Ahora comprendía el conde la verdad de muchas acusaciones que se dirigían contra la Compañía. El que una vez caía en las garras del negro monstruo, era su esclavo para siempre.

VIII

Doña Fernanda.

Quien menos supeditada estaba en la casa del conde de Baselga a la voluntad del padre Claudio era María Avellaneda.

No sentía ésta ninguna preocupación directa contra el hermoso jesuíta, pero sus gracias hacían poca mella en su ánimo, y además, recordaba siempre que le veía a su antiguo preceptor el señor García, de triste memoria.

No por esto trataba al jesuíta con despego. Bastábale conocer el gran ascendiente que éste tenía sobre su esposo para que le mostrase gran consideración; pero el padre Claudio comprendió pronto que sus relaciones con aquella mujer enfermiza y algo soñadora no pasarían de una respetuosa pero fría simpatía.

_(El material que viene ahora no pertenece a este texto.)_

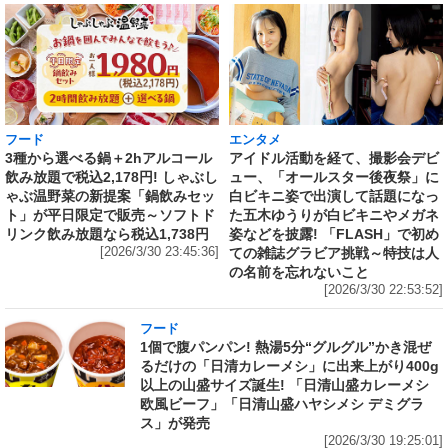
フード
エンタメ
3種から選べる鍋＋2hアルコール
アイドル活動を経て、撮影会デビ
飲み放題で税込2,178円! しゃぶし
ュー、「オールスター後夜祭」に
ゃぶ温野菜の新提案「鍋飲みセッ
白ビキニ姿で出演して話題になっ
ト」が平日限定で販売～ソフトド
た五木ゆうりが白ビキニやメガネ
リンク飲み放題なら税込1,738円
姿などを披露! 「FLASH」で初め
[2026/3/30 23:45:36]
ての雑誌グラビア挑戦～特技は人
の名前を忘れないこと
[2026/3/30 22:53:52]
フード
1個で腹パンパン! 熱湯5分“グルグル”かき混ぜ
るだけの「日清カレーメシ」に出来上がり400g
以上の山盛サイズ誕生! 「日清山盛カレーメシ
欧風ビーフ」「日清山盛ハヤシメシ デミグラ
ス」が発売
[2026/3/30 19:25:01]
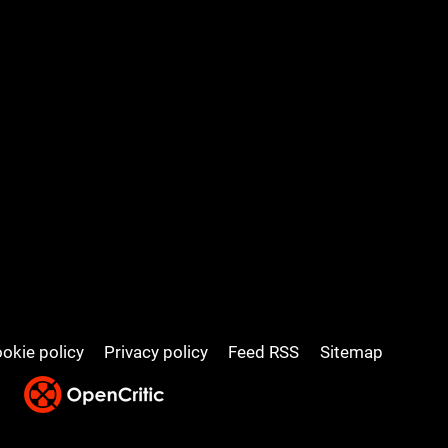
okie policy
Privacy policy
Feed RSS
Sitemap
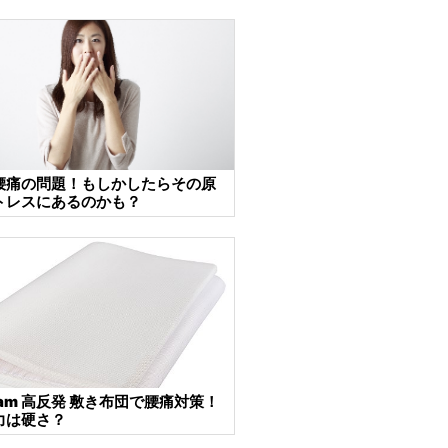
腰痛の問題！もしかしたらその原
トレスにあるのかも？
oam 高反発 敷き布団で腰痛対策！
力は硬さ？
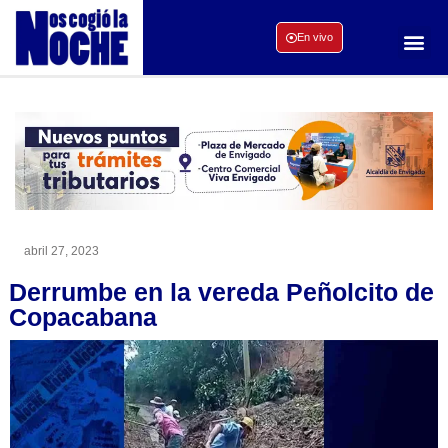
En vivo
abril 27, 2023
Derrumbe en la vereda Peñolcito de
Copacabana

La intimidad verdadera teníala el padre Claudio con Fernanda, la hija del conde de Baselga y Pepita Carrillo.

Esta había crecido en el fondo de un convento, alejada de su padre y sin otro cariño que el afecto mercenario que las monjas dispensaban a todas sus educandas ricas o de noble familia.

El padre Claudio era el único hombre que ella había tratado en el convento, y en él depositó todos sus afectos.